### WORK ORDER
The lines from the start of the data up to and including the one with "personalised advertising and" should be returned exactly, and nothing else.

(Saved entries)
----

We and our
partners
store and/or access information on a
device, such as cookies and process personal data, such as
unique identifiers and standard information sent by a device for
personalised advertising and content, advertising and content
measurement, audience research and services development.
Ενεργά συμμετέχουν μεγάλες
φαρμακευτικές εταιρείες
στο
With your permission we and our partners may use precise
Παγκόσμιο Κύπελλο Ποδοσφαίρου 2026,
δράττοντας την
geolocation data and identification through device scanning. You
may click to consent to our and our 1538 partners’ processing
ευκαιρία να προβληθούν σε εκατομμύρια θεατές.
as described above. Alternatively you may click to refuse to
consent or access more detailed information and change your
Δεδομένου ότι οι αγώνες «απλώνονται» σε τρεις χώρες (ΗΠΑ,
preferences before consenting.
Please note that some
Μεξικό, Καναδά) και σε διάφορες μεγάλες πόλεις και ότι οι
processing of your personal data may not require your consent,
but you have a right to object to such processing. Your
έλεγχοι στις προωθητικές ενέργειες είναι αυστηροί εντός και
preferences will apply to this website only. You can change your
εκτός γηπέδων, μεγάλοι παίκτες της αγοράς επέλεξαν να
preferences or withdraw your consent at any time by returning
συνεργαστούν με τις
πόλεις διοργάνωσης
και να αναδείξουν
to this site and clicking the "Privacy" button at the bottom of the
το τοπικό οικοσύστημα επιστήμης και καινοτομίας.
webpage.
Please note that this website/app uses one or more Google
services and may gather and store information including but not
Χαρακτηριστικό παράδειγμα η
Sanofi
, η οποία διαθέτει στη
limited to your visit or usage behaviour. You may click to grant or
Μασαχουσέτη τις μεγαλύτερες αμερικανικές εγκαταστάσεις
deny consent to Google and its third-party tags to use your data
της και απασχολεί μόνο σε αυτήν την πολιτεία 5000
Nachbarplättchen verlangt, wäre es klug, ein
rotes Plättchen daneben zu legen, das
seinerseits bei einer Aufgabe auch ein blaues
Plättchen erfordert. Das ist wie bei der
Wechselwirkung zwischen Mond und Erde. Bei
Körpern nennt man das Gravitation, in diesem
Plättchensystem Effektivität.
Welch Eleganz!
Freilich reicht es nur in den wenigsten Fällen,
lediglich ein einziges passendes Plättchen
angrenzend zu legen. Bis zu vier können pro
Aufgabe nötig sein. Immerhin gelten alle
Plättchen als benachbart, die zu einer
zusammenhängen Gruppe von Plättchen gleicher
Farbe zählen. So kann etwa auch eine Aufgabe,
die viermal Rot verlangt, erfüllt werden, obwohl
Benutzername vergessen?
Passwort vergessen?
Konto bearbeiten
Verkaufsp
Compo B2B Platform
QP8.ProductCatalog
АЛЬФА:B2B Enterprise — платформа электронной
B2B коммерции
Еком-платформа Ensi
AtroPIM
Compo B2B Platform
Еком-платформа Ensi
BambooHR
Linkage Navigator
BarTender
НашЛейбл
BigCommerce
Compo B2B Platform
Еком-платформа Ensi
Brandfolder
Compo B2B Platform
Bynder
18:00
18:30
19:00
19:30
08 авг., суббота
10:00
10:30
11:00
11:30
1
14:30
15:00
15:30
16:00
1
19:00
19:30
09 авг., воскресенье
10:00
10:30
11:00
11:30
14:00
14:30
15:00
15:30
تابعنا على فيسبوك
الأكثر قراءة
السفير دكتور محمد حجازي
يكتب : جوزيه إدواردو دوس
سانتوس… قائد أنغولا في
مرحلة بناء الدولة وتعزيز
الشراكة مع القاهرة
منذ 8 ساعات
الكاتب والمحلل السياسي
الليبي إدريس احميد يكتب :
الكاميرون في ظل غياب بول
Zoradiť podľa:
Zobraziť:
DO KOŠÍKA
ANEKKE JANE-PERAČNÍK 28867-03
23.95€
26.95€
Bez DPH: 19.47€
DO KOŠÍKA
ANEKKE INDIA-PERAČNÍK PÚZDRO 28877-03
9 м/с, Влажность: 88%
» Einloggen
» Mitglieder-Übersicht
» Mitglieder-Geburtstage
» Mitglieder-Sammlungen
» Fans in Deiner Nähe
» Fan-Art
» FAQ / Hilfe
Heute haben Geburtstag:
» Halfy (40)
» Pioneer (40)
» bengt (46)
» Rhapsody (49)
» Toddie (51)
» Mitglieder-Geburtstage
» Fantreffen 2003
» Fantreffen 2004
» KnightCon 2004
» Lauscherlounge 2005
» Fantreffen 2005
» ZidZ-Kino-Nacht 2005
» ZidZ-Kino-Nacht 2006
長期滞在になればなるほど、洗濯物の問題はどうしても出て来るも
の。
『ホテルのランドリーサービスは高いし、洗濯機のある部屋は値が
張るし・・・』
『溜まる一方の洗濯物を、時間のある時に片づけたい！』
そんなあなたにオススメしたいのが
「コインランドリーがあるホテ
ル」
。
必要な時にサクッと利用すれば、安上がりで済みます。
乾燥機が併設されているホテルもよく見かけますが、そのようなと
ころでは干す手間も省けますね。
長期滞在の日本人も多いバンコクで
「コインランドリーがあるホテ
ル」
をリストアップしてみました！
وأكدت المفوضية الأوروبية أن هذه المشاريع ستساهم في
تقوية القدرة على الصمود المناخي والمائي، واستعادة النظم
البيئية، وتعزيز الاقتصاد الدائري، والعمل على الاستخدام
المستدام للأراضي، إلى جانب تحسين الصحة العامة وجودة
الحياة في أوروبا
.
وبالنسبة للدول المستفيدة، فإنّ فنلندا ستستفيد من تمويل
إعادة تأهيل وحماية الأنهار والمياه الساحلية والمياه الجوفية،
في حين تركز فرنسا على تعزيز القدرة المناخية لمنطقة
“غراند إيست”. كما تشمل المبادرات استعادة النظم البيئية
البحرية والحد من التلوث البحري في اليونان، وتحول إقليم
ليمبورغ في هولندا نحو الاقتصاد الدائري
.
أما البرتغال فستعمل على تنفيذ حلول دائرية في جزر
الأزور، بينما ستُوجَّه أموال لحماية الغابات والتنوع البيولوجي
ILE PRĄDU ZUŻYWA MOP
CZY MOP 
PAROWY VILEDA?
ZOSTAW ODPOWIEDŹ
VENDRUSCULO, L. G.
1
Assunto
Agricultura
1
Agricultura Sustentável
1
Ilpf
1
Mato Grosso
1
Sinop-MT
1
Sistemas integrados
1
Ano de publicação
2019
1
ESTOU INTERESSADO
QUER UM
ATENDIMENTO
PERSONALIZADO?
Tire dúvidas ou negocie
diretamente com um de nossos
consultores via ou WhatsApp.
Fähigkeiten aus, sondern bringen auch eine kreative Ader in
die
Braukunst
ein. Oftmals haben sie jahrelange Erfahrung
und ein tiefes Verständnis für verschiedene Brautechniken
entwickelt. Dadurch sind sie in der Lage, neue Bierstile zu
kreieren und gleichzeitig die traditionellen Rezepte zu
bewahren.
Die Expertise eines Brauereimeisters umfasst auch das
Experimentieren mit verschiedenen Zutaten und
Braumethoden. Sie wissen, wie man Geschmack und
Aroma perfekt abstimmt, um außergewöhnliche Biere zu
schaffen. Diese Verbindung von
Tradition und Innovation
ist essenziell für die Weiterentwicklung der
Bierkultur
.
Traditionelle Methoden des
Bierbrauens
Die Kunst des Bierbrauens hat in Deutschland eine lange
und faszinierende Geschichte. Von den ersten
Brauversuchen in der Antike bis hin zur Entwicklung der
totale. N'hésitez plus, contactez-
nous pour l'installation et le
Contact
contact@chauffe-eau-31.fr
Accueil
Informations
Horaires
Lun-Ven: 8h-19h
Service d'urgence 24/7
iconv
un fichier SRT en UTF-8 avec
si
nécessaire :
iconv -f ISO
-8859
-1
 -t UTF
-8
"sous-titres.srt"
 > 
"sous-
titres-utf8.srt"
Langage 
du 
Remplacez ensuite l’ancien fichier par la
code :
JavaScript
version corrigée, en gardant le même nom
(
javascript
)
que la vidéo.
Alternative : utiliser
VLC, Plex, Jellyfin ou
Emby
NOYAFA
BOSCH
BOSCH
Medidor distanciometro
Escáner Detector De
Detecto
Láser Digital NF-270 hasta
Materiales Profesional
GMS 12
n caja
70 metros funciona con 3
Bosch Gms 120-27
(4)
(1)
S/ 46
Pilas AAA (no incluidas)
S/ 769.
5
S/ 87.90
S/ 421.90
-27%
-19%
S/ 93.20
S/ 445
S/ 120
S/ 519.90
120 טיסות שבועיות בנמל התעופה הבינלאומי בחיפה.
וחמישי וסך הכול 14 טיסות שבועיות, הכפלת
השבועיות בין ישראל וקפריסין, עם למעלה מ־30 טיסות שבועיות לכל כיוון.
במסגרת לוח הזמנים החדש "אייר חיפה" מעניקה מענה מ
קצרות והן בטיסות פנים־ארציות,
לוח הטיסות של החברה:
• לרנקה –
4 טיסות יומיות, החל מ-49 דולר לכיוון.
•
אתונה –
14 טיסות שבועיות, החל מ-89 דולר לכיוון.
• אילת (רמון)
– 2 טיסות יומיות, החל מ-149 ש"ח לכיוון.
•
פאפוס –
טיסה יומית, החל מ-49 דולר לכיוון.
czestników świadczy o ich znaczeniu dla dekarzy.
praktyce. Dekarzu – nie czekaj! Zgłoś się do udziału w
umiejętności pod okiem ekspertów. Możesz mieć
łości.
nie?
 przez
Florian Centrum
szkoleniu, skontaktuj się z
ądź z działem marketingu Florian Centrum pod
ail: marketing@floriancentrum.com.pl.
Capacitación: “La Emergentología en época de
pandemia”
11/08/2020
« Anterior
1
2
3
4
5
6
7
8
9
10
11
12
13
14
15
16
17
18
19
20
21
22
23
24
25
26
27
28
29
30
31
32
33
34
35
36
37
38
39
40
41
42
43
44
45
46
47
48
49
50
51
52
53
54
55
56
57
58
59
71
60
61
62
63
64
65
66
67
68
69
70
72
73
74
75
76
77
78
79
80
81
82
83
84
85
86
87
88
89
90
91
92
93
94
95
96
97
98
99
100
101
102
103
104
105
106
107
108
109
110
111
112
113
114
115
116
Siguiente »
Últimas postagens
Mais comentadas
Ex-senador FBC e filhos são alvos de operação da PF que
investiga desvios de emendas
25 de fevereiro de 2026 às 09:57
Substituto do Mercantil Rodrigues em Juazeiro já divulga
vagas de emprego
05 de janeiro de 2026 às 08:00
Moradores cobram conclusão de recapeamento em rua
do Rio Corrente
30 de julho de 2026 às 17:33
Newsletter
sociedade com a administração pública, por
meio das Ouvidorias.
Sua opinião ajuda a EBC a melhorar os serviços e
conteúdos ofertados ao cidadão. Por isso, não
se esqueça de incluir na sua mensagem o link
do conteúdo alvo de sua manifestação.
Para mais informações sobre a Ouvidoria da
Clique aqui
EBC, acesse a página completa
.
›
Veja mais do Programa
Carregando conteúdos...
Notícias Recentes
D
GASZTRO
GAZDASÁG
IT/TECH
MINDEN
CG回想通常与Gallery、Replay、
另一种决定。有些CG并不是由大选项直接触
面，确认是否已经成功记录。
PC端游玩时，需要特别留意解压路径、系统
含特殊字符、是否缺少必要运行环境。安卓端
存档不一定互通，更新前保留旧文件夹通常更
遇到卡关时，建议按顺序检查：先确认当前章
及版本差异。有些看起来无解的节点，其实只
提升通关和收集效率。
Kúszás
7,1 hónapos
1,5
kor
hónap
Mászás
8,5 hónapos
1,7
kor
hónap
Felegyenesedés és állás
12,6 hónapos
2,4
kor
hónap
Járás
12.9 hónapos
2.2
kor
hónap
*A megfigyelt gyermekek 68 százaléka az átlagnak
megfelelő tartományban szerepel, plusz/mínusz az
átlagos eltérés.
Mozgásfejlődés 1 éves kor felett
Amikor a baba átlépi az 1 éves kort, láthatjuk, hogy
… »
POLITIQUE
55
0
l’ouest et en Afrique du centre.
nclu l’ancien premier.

----

### PROBLEM SOLUTION
We and our
partners
store and/or access information on a
device, such as cookies and process personal data, such as
unique identifiers and standard information sent by a device for
personalised advertising and content, advertising and content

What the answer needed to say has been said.